Iraq says it plans to start oil exports to Iran from the northern Kirkuk fields next week under a swap deal announced last month, Press TV reports.
Iraq is about to truck 60,000 barrels per day (bpd) of oil from Kirkuk to Iran’s Kermanshah refinery across the border and ship back refined Iranian oil for southern Iraq. Acting director general of Iraq’s state-oil marketer SOMO Alaa al-Yasiri said Monday the swap will boost the Arab country’s crude oil exports which ran at an average rate of 3.5 million barrels per day in January.
For the time being, tanker trucks will be used for the shipment but Iran and Iraq also plan to build a pipeline to carry the oil from Kirkuk, Iraq’s Oil Minister Jabar al-Luaibi said last month.
Crude oil from Kirkuk used to be sent to the market via Turkey and the Mediterranean. Those sales have been halted since October when Iraqi troops took back control of the oilfields following a secession vote in the country’s Kurdistan. It is yet to be seen whether Iraq will continue to operate the Mediterranean export route after the planned pipeline to Iran comes online.
Iraq’s Oil Ministry has said that the pipeline was “too damaged by attacks by Daesh terrorist gangs to be rehabilitated”.
Iraq exported 250,000 to 400,000 bpd through the pipeline before the start of Daesh insurgency halted the supplies. Until recently, oil from the fields around Kirkuk was shipped to the Turkish port of Ceyhan via a pipeline owned and operated by the Kurdistan Regional Government. However, after the September independence referendum in Kurdistan, Iraqi troops took control of disputed Kirkuk, which falls outside of the autonomous region’s boundaries, and the surrounding fields.
“Last month, Iraq and Iran agreed on an oil swap deal that will run for one year and is subject to renegotiation, “Iraq’s Oil Minister Jabbar al Luiebi said.
The deal envisages the swap of up to 60,000 bpd of crude oil, with the Iraqi oil coming from the Kirkuk field in northern Iraq. In the future, Iraq and Iran plan to build a new pipeline from the Kirkuk field to the border with Iran, to replace the tanker trucks. This suggests that although the initial term of the deal is just one year, there are plans to make it a longer-term deal.
The pipeline to Turkey’s Ceyhan was also subject to a long-standing dispute between Baghdad and the Kurdistan Regional Government. Oil flow was interrupted several months in 2016 as the Iraqi government and the Kurds disagreed on the share of the national oil revenue and budget.
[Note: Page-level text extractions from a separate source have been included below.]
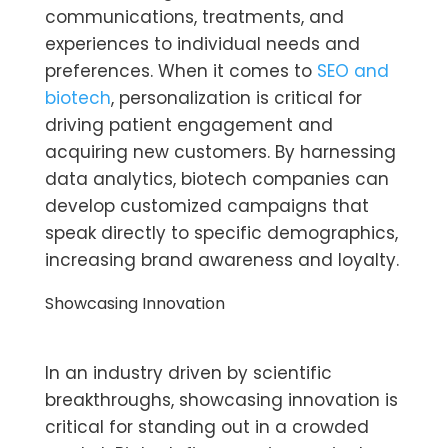
communications, treatments, and
experiences to individual needs and
preferences. When it comes to
SEO and
biotech
, personalization is critical for
driving patient engagement and
acquiring new customers. By harnessing
data analytics, biotech companies can
develop customized campaigns that
speak directly to specific demographics,
increasing brand awareness and loyalty.
Showcasing Innovation
In an industry driven by scientific
breakthroughs, showcasing innovation is
critical for standing out in a crowded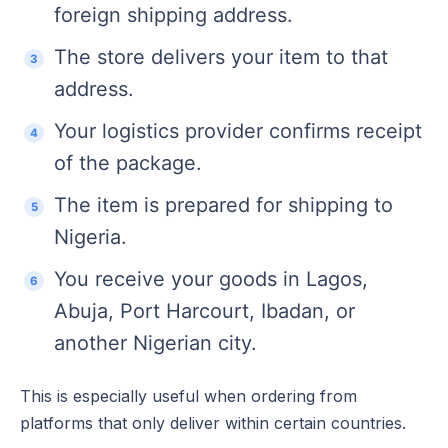
foreign shipping address.
The store delivers your item to that
address.
Your logistics provider confirms receipt
of the package.
The item is prepared for shipping to
Nigeria.
You receive your goods in Lagos,
Abuja, Port Harcourt, Ibadan, or
another Nigerian city.
This is especially useful when ordering from
platforms that only deliver within certain countries.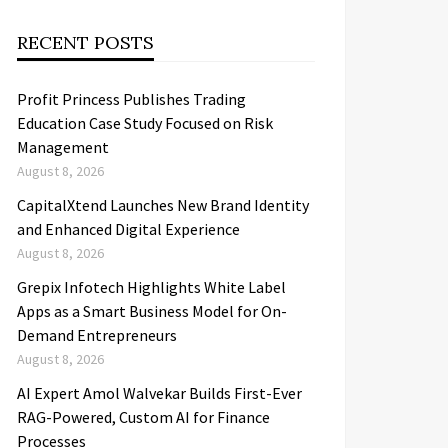
RECENT POSTS
Profit Princess Publishes Trading
Education Case Study Focused on Risk
Management
August 8, 2026
CapitalXtend Launches New Brand Identity
and Enhanced Digital Experience
August 8, 2026
Grepix Infotech Highlights White Label
Apps as a Smart Business Model for On-
Demand Entrepreneurs
August 8, 2026
AI Expert Amol Walvekar Builds First-Ever
RAG-Powered, Custom AI for Finance
Processes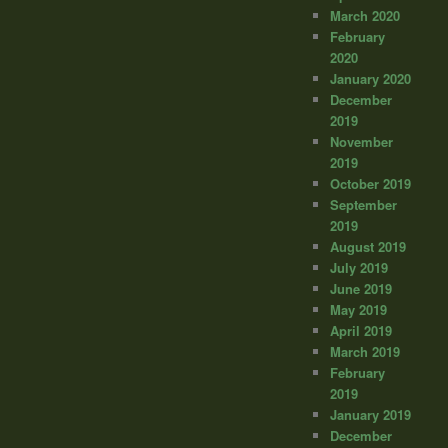
March 2020
February
2020
January 2020
December
2019
November
2019
October 2019
September
2019
August 2019
July 2019
June 2019
May 2019
April 2019
March 2019
February
2019
January 2019
December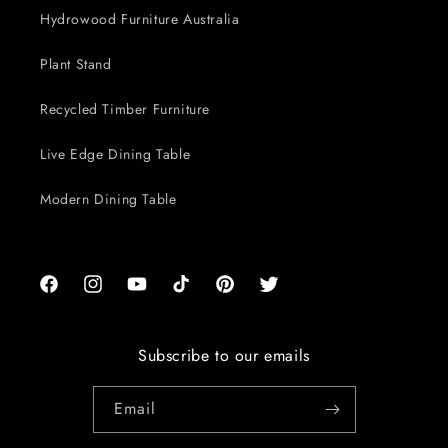
Hydrowood Furniture Australia
Plant Stand
Recycled Timber Furniture
Live Edge Dining Table
Modern Dining Table
Facebook
Instagram
YouTube
TikTok
Pinterest
Twitter
Subscribe to our emails
Email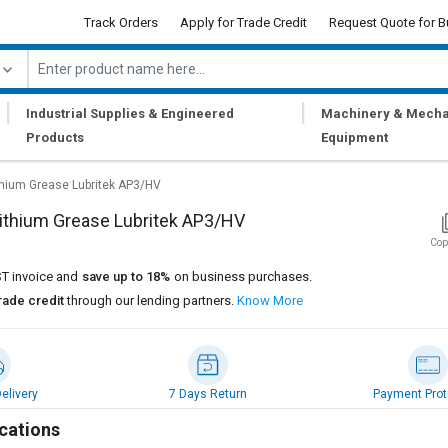
Track Orders
Apply for Trade Credit
Request Quote for B
|
|
Industrial Supplies & Engineered
Machinery & Mecha
Products
Equipment
thium Grease Lubritek AP3/HV
ithium Grease Lubritek AP3/HV
Cop
T invoice and
save up to 18%
on business purchases.
rade credit
through our lending partners.
Know More
elivery
7 Days Return
Payment Prot
cations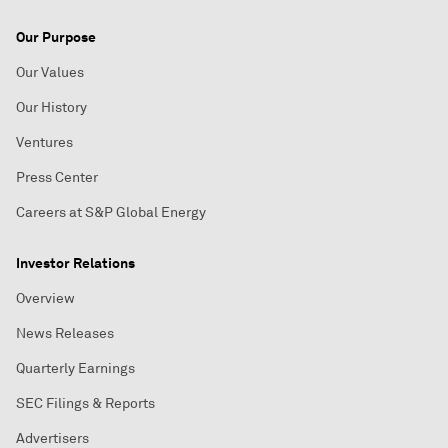
Our Purpose
Our Values
Our History
Ventures
Press Center
Careers at S&P Global Energy
Investor Relations
Overview
News Releases
Quarterly Earnings
SEC Filings & Reports
Advertisers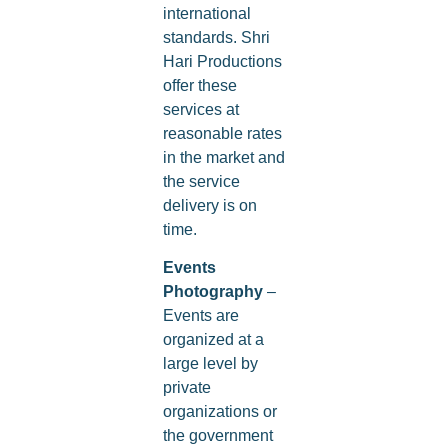
international
standards. Shri
Hari Productions
offer these
services at
reasonable rates
in the market and
the service
delivery is on
time.
Events
Photography
–
Events are
organized at a
large level by
private
organizations or
the government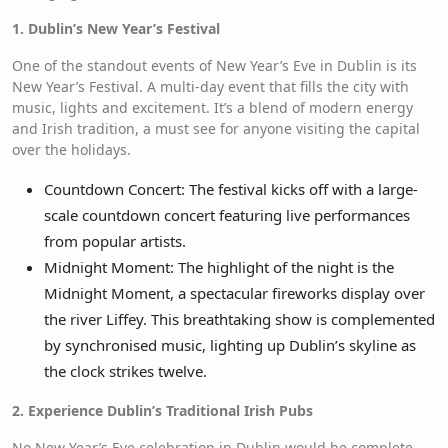
1. Dublin’s New Year’s Festival
One of the standout events of New Year’s Eve in Dublin is its
New Year’s Festival. A multi-day event that fills the city with
music, lights and excitement. It’s a blend of modern energy
and Irish tradition, a must see for anyone visiting the capital
over the holidays.
Countdown Concert: The festival kicks off with a large-
scale countdown concert featuring live performances
from popular artists.
Midnight Moment: The highlight of the night is the
Midnight Moment, a spectacular fireworks display over
the river Liffey. This breathtaking show is complemented
by synchronised music, lighting up Dublin’s skyline as
the clock strikes twelve.
2. Experience Dublin’s Traditional Irish Pubs
No New Year’s Eve celebration in Dublin would be complete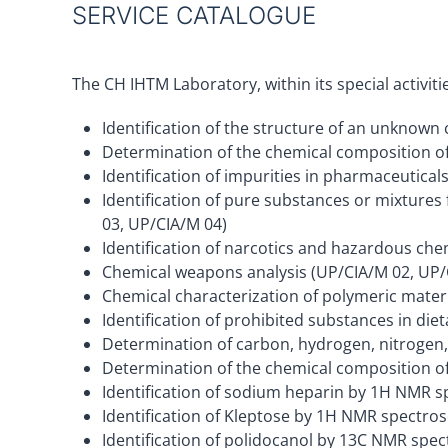
SERVICE CATALOGUE
The CH IHTM Laboratory, within its special activit
Identification of the structure of an unknow
Determination of the chemical composition of
Identification of impurities in pharmaceutica
Identification of pure substances or mixture
03, UP/CIA/M 04)
Identification of narcotics and hazardous ch
Chemical weapons analysis (UP/CIA/M 02, UP/
Chemical characterization of polymeric mater
Identification of prohibited substances in d
Determination of carbon, hydrogen, nitrogen, 
Determination of the chemical composition o
Identification of sodium heparin by 1H NMR 
Identification of Kleptose by 1H NMR spectr
Identification of polidocanol by 13C NMR sp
After the Iraqi offense against Kurdistan following the independence referendum that Baghdad rejected, the federal government took over control of the Kirkuk field, but no oil flowed from it. Now Baghdad will transport between 30,000 and 60,000 bpd of Kirkuk crude by tanker trucks to the border with Iran at Kermanshah. In exchange, Iran will supply the same amount of similar-grade crude to Iraq’s south.
SOMO’s crude oil exports have been running at an average rate of 3.5 million bpd so far this month, al-Yasiri told reporters yesterday. The January exports could top the record exports of 3.535 million bpd from December, Reuters quoted al-Yasiri as saying. The exports of Kirkuk crude oil to Iran will begin next week, the official said. Total exports for the country should be higher as SOMO does not control oil sales from the northern semi-autonomous Kurdistan region, estimated at more than 200,000 bpd.
“SOMO’s recent export rate increase is not due to higher production, but to a drop in local consumption. Exports could increase further as Iraq plans to start exports next week from the northern Kirkuk oilfield to Iran, using tanker trucks,” he said. It was not immediately clear why consumption had fallen.
Trucking crude to Iran’s Kermanshah refinery will come under a swap agreement announced last month by the two countries to allow a resumption of oil exports from Kirkuk.
The Iraqi parliament voted on Monday to lift sanctions imposed on banks in the Kurdistan region over the secession referendum. Iraq is currently producing 4.4 million bpd of oil, making it the second largest producer at the Organization of Petroleum Exporting Countries (OPEC) after Saudi Arabia.